IL-1β contributes to the secretion of sclerostin by osteocytes and targeting sclerostin promotes spinal fusion at early stages

Despite extensive research, there is still a need for safe and effective agents to promote spinal fusion. Interleukin (IL)-1β is an important factor which influences the bone repair and remodelling. The purpose of our study was to determine the effect of IL-1β on sclerostin in osteocytes and to explore whether inhibiting the secretion of sclerostin from osteocytes can promote spinal fusion at early stages. Small-interfering RNA was used to suppress the secretion of sclerostin in Ocy454 cells. MC3T3-E1 cells were cocultured with Ocy454 cells. Osteogenic differentiation and mineralisation of MC3T3-E1 cells were evaluated in vitro. SOST knock-out rat generated using the CRISPR-Cas9 system and rat spinal fusion model was used in vivo.
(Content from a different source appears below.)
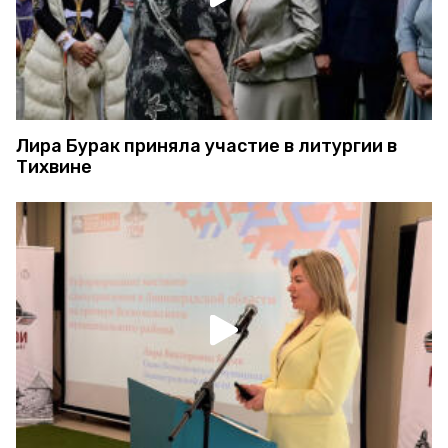
Лира Бурак приняла участие в литургии в
Тихвине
The degree of spinal fusion was assessed by manual palpation, radiographic analysis and histological analysis at 2 and 4 weeks. We found that IL-1β level had a positive association with sclerostin level in vivo. IL-1β promoted the expression and secretion of sclerostin in Ocy454 cells in vitro. Inhibition of IL-1β-induced secretion of sclerostin from Ocy454 cells could promote the osteogenic differentiation and mineralisation of cocultured MC3T3-E1 cells in vitro. The extent of spinal graft fusion was greater in SOST-knockout rats than in wild-type rats at 2 and 4 weeks. The results demonstrate that IL-1β contributes to a rise in the level of sclerostin at early stages of bone healing. Suppressing sclerostin may be an important therapeutic target capable of promoting spinal fusion at early stages.